The son of Aeetes and half-brother of Medea. When Jason and Medea fled Colchis after Jason and the Argonauts had obtained the Golden Fleece, they took Absyrtus with them. Pursued by the furious Aeetes, Medea ruthlessly murdered her young half-brother, cutting him into pieces. These she dropped one by one over the side of the boat so that Aeetes had to stop to collect them for burial, thereby allowing time to escape.

Abydos

Greek

An ancient city in Phrygia, Asia Minor, northeast of Troy, on the southern shore of the Hellespont (modern Dardanelles) at its narrowest point opposite ancient Sestos; home of the lover Leander. Nightly he swam the channel to visit Hero on the opposite shore where she was a priestess to Aphrodite.

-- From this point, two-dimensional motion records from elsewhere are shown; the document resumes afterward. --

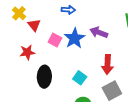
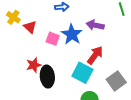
red star: (27, 52) -> (34, 65), moved
red arrow: (107, 64) -> (95, 55), moved, turned -138
cyan square: (80, 78) -> (82, 73), size x1.5

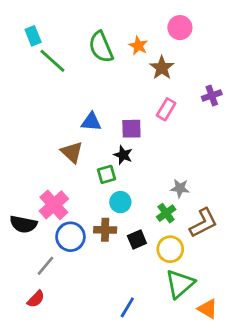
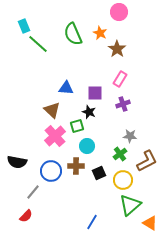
pink circle: (180, 28) -> (119, 12), moved
purple cross: (212, 95) -> (123, 104), moved
pink cross: (54, 205) -> (55, 136), moved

One night Hero’s signal lamp blew out during a storm, and Leander drowned. In her grief Hero threw herself into the sea.

The settlement lies near the site of an Athenian naval victory over the Spartans in 411 B.C.

Ab~yla, ~ila

Greek

The ancient name for Ceuta, the African site of the Pillars of Heracles (Hercules), located at the far northern tip of Morocco and sometimes identified with Mount Acho. It was supposedly a marker, along with Calpe, the opposite of the Pillars of Heracles, of the western boundary of the known world, beyond which lay the legendary Atlantis. The two pillars were supposedly set in place by Heracles during the course of his tenth labor, but according to some versions of the story they were at one time joined; he drove the channel between them, thereby letting the sea flood in to form the Mediterranean.

Academia

Greek

The name of a garden-park on the River Cephisus on the west side of Athens where a gymnastic school was first established. It was named after the hero Academus, hence "academy."

Academus

Greek

Hero who revealed the hiding place of their sister, Helen, to the Dioscuri—Castor and Polydeuces—when they invaded Attica in search of her following her abduction by Theseus. They rescued Helen and took Aethra, Theseus’s mother, as her slave. Academus maintained a garden on the west side of Athens, called Academia, where Plato met with his pupils, the association giving rise to the modern usage of the word "academy."

Acamantides Greek

An Athenian tribe named for Acamas, son of Theseus and Phaedra.

Acamas

Greek

The son of Theseus and Phaedra, brother of Demophoon, grandson of Aethra, and the eponym of the Athenian tribe Acamantides. He went with Diomedes to Troy to demand the release of Helen prior to the commencement of the Trojan War. There he fell in love with Priam’s daughter, Laodice. They were married and had a son, Munitus, who was killed while hunting at Olynthus. According to some sources Acamas was said to have taken part in the capture of Troy through the stratagem of the Wooden Horse.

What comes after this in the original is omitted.